Specifically, who heard or saw a transcript of a Tokyo shortwave radio
news broadcast that was interrupted by a prearranged coded weather report?
The weather bulletin signaled Japanese diplomats around the world to
destroy confidential documents and codes because war with the United
States, the Soviet Union or Britain was beginning.
In
testimony for government inquiries, witnesses said that the “winds
execute” message was intercepted as early as Dec. 4, three days before the
attack.
But after analyzing American and foreign intelligence sources and
decrypted cables, historians for the National Security Agency concluded in
a documentary history released last week that whatever other warnings
reached Washington about the attack, the “winds execute” message was not
one of them.
A Japanese message intercepted and decoded on Nov. 19, 1941, at an
American monitoring station on Bainbridge Island, in Washington State,
appeared to lay out the “winds execute” situation.
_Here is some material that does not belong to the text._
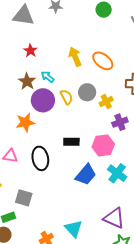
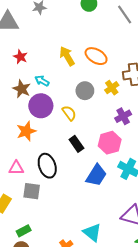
yellow semicircle: (66, 97) -> (69, 113), moved
yellow cross: (106, 102) -> (112, 88), moved
black rectangle: (71, 142) -> (76, 144), turned 63
gray square: (24, 198) -> (32, 191), moved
If diplomatic relations
were “in danger” with one of three countries, a coded phrase would be
repeated as a special weather bulletin twice in the middle and twice at
the end of the daily Japanese-language news broadcast.
“East wind rain” would mean the United States; “north wind cloudy,” the
Soviet Union; and “west wind clear,” Britain.
In the history, “West Wind Clear,” published by the agency’s Center for
Cryptologic History, the authors, Robert J. Hanyok and the late David
Mowry, attribute accounts of the message being broadcast to the flawed or
fabricated memory of some witnesses, perhaps to deflect culpability from
other officials for the United States’ insufficient readiness for war.
A Congressional committee grappled with competing accounts of the “winds
execute” message in 1946, by which time the question of whether it had
been broadcast had blown into a controversy. The New York Times described
it as a “bitter microcosm” of the investigation into American
preparedness.
“If there was such a message,” The Times wrote, “the Washington
military
establishment would have been gravely at fault in not having passed it
along” to military commanders in Hawaii. If there was not, then the
supporters of those commanders “would have lost an important prop to their
case.”
In an interview, Mr. Hanyok said there were several lessons from the
controversy that reverberate today. He said that some adherents of the
theory that the message was sent and seen were motivated by an unshakable
faith in the efficacy of radio intelligence, and that when a copy of the
message could not be found they blamed a cover-up — a reminder that no
intelligence-gathering is completely foolproof.
Washington also missed potential warning signs because intelligence
resources had been diverted to the Atlantic theater, he said, and the
Japanese deftly practiced deception to mislead Americans about the
whereabouts of Tokyo’s naval strike force.
“The problem with the conspiracy theory,” Mr. Hanyok said, “is that it
diverted attention from the real substantive problems, the major issue
being the intelligence system was so bureaucratized.”
Beginning about Dec. 1, Washington became aware that the Japanese were
ordering diplomats overseas to selectively destroy confidential documents.
But, the N.S.A. study found, “because of the sometimes tardy exploitation
of these messages, intelligence officers in the Army and Navy knew only
parts of the complete program.”
“It is possible,” the study went on, “that they viewed the Japanese
actions as ominous, but also contradictory and perhaps even confusing.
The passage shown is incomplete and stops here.